Sitting in a community center in Tallaght, a sprawling, working-class suburb at the foot of Dublin’s mountains, Debbie Byrne sees little sign she’s living in the euro region’s fastest-growing economy.

The government is “trying to say things are on the climb,” said Byrne, 38, a homemaker who helps people who drop in grapple with drug addiction and a jobless rate soaring above the national average. “Show me where things are on the climb in these areas. There are people going hungry.”

Almost a year since Ireland exited its international bailout program, there’s growing discontent among people who say they feel no connection with the economic numbers and bond prices telling them the worst is over. The result is that the Irish are adding to the phalanx of Europeans who are decamping to political parties previously on the electoral fringes.

Disillusioned with the leaders she helped usher into power at Ireland’s 2011 election, Byrne counts herself among the new supporters of Sinn Fein, the party that for much of the 1980s and 1990s was the Irish Republican Army’s political wing fighting against British rule in Northern Ireland.

Led by Gerry Adams, a politician more synonymous with the conflict in Belfast than the parliament in Dublin, opposition to tax increases, spending cuts and paying holders of bonds in state-owned banks turned Sinn Fein into Ireland’s most popular party, a poll published last month showed.

An election isn’t due until 2016, yet Prime Minister Enda Kenny last week started laying out the battle lines, warning a Sinn Fein-led government would undo all the progress in fixing Ireland’s economy and finances.

European Trend

Ireland reflects the backlash in Europe after years of belt-tightening by governments, said David Schnautz, a fixed- income strategist at Commerzbank AG in New York.

Spain’s Podemos, “We Can” in Spanish, has overtaken the country’s two main parties in the polls before elections next year.
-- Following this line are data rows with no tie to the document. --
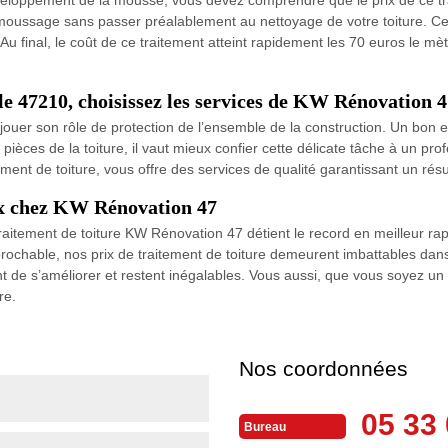
ussage sans passer préalablement au nettoyage de votre toiture. Ce p
u final, le coût de ce traitement atteint rapidement les 70 euros le mètr
 le 47210, choisissez les services de KW Rénovation 
e jouer son rôle de protection de l’ensemble de la construction. Un bon 
pièces de la toiture, il vaut mieux confier cette délicate tâche à un pro
ment de toiture, vous offre des services de qualité garantissant un résul
ix chez KW Rénovation 47
e traitement de toiture KW Rénovation 47 détient le record en meilleur r
éprochable, nos prix de traitement de toiture demeurent imbattables dans l
ent de s’améliorer et restent inégalables. Vous aussi, que vous soyez un 
re.
Nos coordonnées
05 33 
Bureau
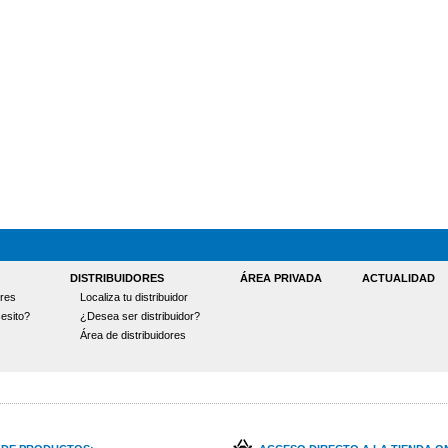
DISTRIBUIDORES
ÁREA PRIVADA
ACTUALIDAD
res
Localiza tu distribuidor
esito?
¿Desea ser distribuidor?
Área de distribuidores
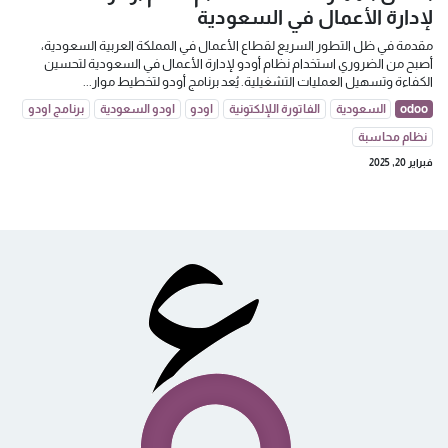
لإدارة الأعمال في السعودية
مقدمة في ظل التطور السريع لقطاع الأعمال في المملكة العربية السعودية،
أصبح من الضروري استخدام نظام أودو لإدارة الأعمال في السعودية لتحسين
الكفاءة وتسهيل العمليات التشغيلية. يُعد برنامج أودو لتخطيط موار...
odoo
السعودية
الفاتورة اللإلكتونية
اودو
اودو السعودية
برنامج اودو
نظام محاسبة
فبراير 20, 2025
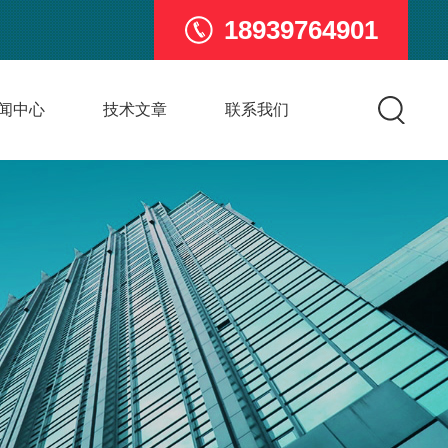
18939764901
闻中心
技术文章
联系我们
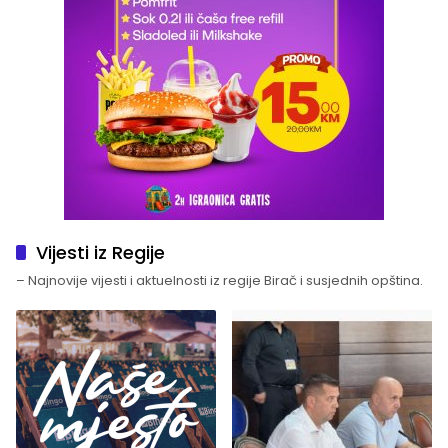
Vijesti iz Regije
– Najnovije vijesti i aktuelnosti iz regije Birač i susjednih opština.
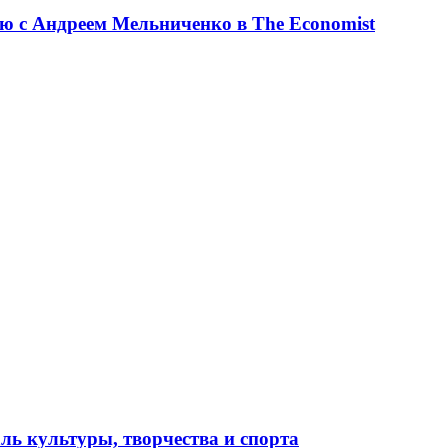
ю с Андреем Мельниченко в The Economist
ль культуры, творчества и спорта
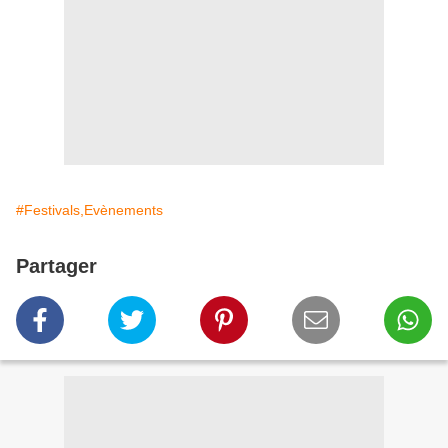
#Festivals,Evènements
Partager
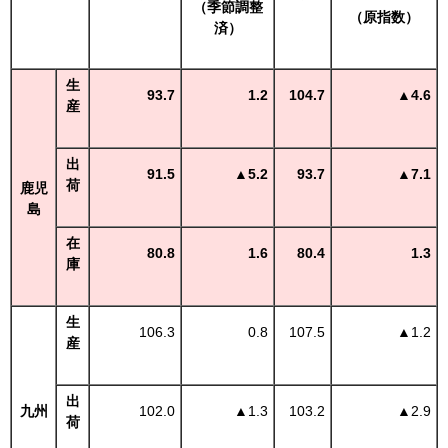
（季節調整
（原指数）
済）
生
93.7
1.2
104.7
▲4.6
産
出
91.5
▲5
.2
93.7
▲7.1
荷
鹿児
島
在
80.8
1.6
80.4
1.3
庫
生
106.3
0.8
107.5
▲
1.2
産
出
九州
102.0
▲
1.3
103.2
▲
2.9
荷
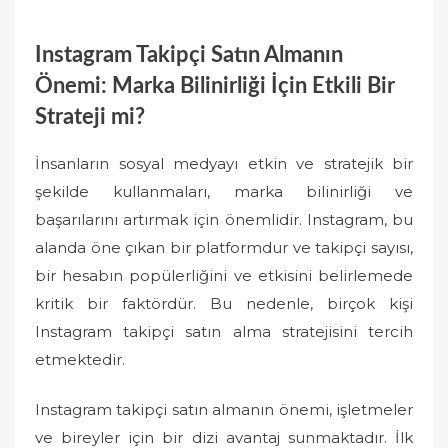
Instagram Takipçi Satın Almanın
Önemi: Marka Bilinirliği İçin Etkili Bir
Strateji mi?
İnsanların sosyal medyayı etkin ve stratejik bir
şekilde kullanmaları, marka bilinirliği ve
başarılarını artırmak için önemlidir. Instagram, bu
alanda öne çıkan bir platformdur ve takipçi sayısı,
bir hesabın popülerliğini ve etkisini belirlemede
kritik bir faktördür. Bu nedenle, birçok kişi
Instagram takipçi satın alma stratejisini tercih
etmektedir.
Instagram takipçi satın almanın önemi, işletmeler
ve bireyler için bir dizi avantaj sunmaktadır. İlk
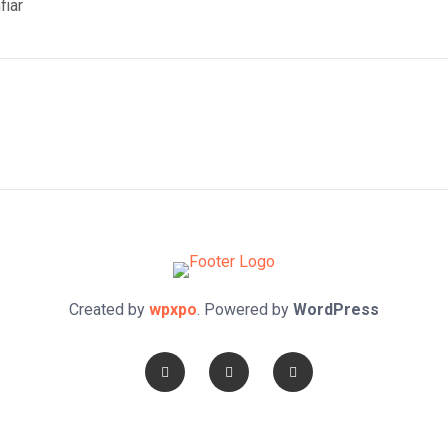
fiar
Created by
wpxpo
. Powered by
WordPress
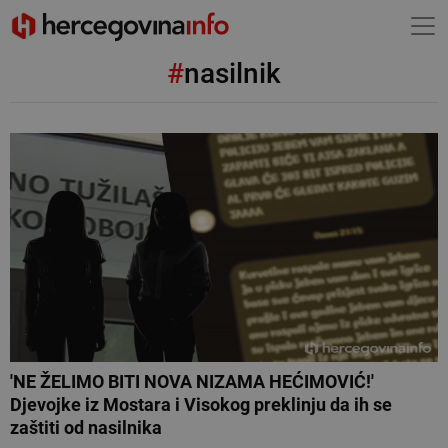
#
nasilnik
'NE ŽELIMO BITI NOVA NIZAMA HEĆIMOVIĆ!'
Djevojke iz Mostara i Visokog preklinju da ih se
zaštiti od nasilnika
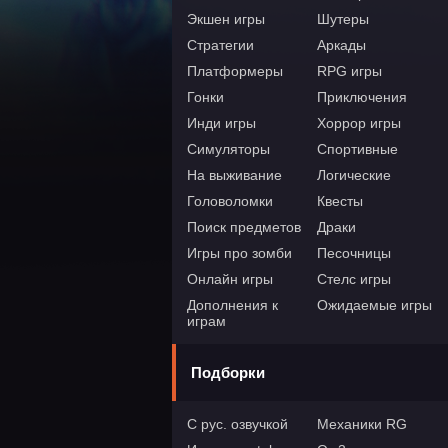
Экшен игры
Шутеры
Стратегии
Аркады
Платформеры
RPG игры
Гонки
Приключения
Инди игры
Хоррор игры
Симуляторы
Спортивные
На выживание
Логические
Головоломки
Квесты
Поиск предметов
Драки
Игры про зомби
Песочницы
Онлайн игры
Стелс игры
Дополнения к
Ожидаемые игры
играм
Подборки
С рус. озвучкой
Механики RG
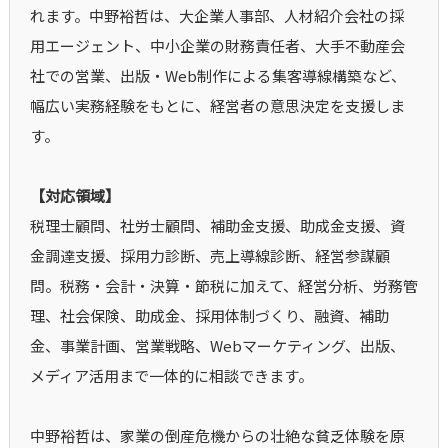
れます。中野裕哲は、大企業人事部、人材紹介会社の採
用エージェント、中小企業の財務責任者、大手不動産会
社での営業、出版・Web制作による集客導線構築など、
幅広い実務経験をもとに、経営者の意思決定を支援しま
す。
【対応領域】
税理士顧問、社労士顧問、補助金支援、助成金支援、資
金調達支援、採用力診断、売上導線診断、経営参謀顧
問。税務・会計・決算・節税に加えて、経営分析、労務管
理、社会保険、助成金、採用体制づくり、融資、補助
金、事業計画、営業戦略、Webマーケティング、出版、
メディア活用まで一体的に相談できます。
中野裕哲は、家業の倒産危機からの壮絶な貧乏体験を原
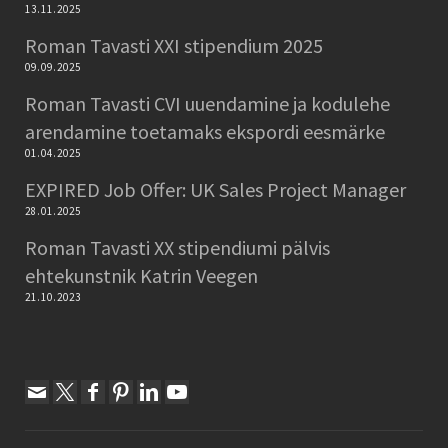
13.11.2025
Roman Tavasti XXI stipendium 2025
09.09.2025
Roman Tavasti CVI uuendamine ja kodulehe
arendamine toetamaks ekspordi eesmärke
01.04.2025
EXPIRED Job Offer: UK Sales Project Manager
28.01.2025
Roman Tavasti XX stipendiumi pälvis
ehtekunstnik Katrin Veegen
21.10.2023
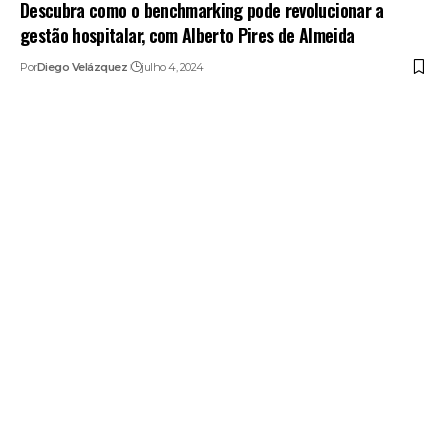
Descubra como o benchmarking pode revolucionar a
gestão hospitalar, com Alberto Pires de Almeida
Por
Diego Velázquez
julho 4, 2024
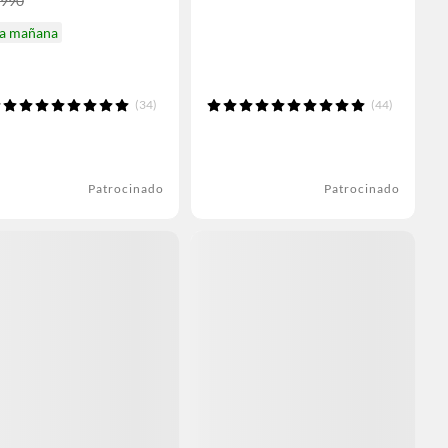
.990
ga mañana
(34)
(44)
Patrocinado
Patrocinado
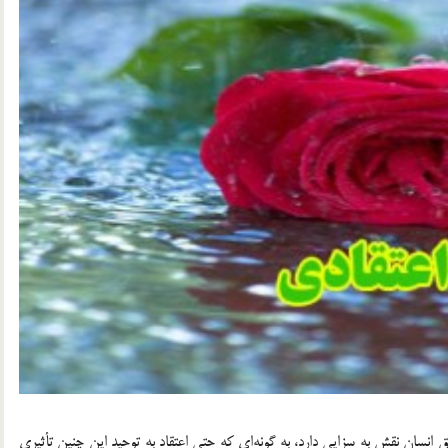
ق انسان نقش به سزايي دارد، به گونه‌اي كه حتي اعتقاد به توحيد اين چنين تأثيري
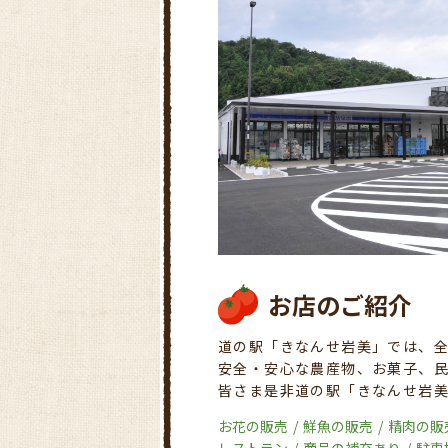
お店のご紹介
道の駅「きなんせ岩美」では、
安全・安心な農産物、お菓子、
皆さま是非道の駅「きなんせ岩
お花の販売
鮮魚の販売
精肉の販
レストラン
商品の補充あり
駐車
In Greece, the anti-bailout opposition party Syriza is ahead. The U.K. Independence Party, which opposes immigration and the European Union, last month gained a second elected lawmaker in the British Parliament after defections from the governing Conservative Party.

“There’s definitely fatigue setting in across Europe with budget-deficit reductions,” said Schnautz. “This is the European-wide picture that obviously makes it easier for anti- austerity parties to attract protest votes.”